I agree with your critique of the OP, good to have the Manchester context in there. I would strongly caveat the Makersfield point: besides Burnham being a good campaigner and having the party apparatus focused on it, voters just really really like having the PM be their MP. Wouldn't you like it if your House rep was the President? Reform also ran a disaster-class of a campaign (possibly a sign of the future, possibly a one-off).

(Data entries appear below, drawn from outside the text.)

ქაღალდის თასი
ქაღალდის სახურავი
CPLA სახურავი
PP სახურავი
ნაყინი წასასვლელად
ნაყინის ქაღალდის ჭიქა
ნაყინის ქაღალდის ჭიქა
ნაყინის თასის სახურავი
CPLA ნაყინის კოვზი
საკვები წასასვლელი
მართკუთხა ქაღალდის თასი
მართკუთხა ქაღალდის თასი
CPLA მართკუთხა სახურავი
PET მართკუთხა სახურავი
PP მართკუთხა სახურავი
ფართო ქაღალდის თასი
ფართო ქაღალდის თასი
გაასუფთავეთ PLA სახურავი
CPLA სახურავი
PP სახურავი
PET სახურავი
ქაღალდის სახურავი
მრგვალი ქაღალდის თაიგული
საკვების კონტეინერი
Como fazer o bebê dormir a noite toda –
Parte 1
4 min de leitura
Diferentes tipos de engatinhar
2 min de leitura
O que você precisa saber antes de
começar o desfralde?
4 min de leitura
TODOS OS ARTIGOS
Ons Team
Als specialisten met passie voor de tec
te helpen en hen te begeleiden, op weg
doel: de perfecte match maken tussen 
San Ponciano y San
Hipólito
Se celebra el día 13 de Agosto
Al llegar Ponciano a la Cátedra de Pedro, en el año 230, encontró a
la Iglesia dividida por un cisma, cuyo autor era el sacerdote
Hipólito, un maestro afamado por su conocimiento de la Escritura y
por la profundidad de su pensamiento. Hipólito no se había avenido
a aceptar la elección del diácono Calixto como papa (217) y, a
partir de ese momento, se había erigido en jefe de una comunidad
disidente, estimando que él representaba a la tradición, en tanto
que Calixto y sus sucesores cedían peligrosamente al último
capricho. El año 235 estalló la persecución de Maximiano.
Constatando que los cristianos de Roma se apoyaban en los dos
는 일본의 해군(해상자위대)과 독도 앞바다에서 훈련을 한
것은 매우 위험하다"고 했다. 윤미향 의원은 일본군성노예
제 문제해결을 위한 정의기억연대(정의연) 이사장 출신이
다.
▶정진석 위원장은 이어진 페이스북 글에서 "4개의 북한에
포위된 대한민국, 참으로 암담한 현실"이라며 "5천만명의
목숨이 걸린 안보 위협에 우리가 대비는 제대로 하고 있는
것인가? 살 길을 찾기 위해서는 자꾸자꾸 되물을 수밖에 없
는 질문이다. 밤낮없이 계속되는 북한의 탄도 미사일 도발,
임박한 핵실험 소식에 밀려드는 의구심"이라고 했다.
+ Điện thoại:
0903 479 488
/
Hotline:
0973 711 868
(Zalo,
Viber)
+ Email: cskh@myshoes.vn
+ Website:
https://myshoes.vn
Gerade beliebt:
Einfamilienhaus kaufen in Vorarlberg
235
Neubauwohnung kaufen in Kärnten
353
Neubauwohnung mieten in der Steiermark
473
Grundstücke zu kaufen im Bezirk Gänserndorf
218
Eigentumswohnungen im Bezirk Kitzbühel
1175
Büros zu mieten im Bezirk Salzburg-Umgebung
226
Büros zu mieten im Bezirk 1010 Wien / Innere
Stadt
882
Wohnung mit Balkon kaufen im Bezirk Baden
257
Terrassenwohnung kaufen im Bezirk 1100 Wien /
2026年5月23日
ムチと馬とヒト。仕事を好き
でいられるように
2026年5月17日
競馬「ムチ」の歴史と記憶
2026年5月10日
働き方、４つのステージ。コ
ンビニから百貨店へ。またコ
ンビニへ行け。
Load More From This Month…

Re: a working Burnhamism, I think the London class are a problem for him in a different way than pure opposition. A working Burnhamism would be purely pragmatic, but the London types are already surrounding him with a "brain trust" that will try to make some ideology out of it, and that ideology will always happen to favour the status quo and the QUANGO/NGO/Civil Service/media blob who provide the "brains". I doubt that Burnham has the ability to bulldoze through court politics like that.

Reform also ran a disaster-class of a campaign (possibly a sign of the future, possibly a one-off).

They had a candidate who was as thick as pigshit (believing that "let's nominate the local plumber" was a simple way of hacking by-elections in the Manchester suburbs) and had a history of obnoxiously sexist social media posts. But I didn't notice the campaign as such (which, like most potentially winning by-election campaigns, was run by Farage's people) going badly wrong in ways which weren't simply candidate quality.

I doubt that Burnham has the ability to bulldoze through court politics like that.

If he can, it will be by enlisting the Labour Party in the country outside London as an ally against the Deep State. Some of Starmer's silliest failures, with the Chagos deal being the one that gets talked about on the Motte, involve not pushing back against dumb ideas coming out of the Deep State. Five minutes talking to backbenchers representing provincial seats would stop a PM who was in touch with his Party making those mistakes.

Apologies for being unclear - standing a terrible candidate, then realizing it and trying to hide them, was what I meant by a disaster-class that might be a one-off (because it doesn't generalize to races with better candidates). I can't speak to the mechanics of the campaign.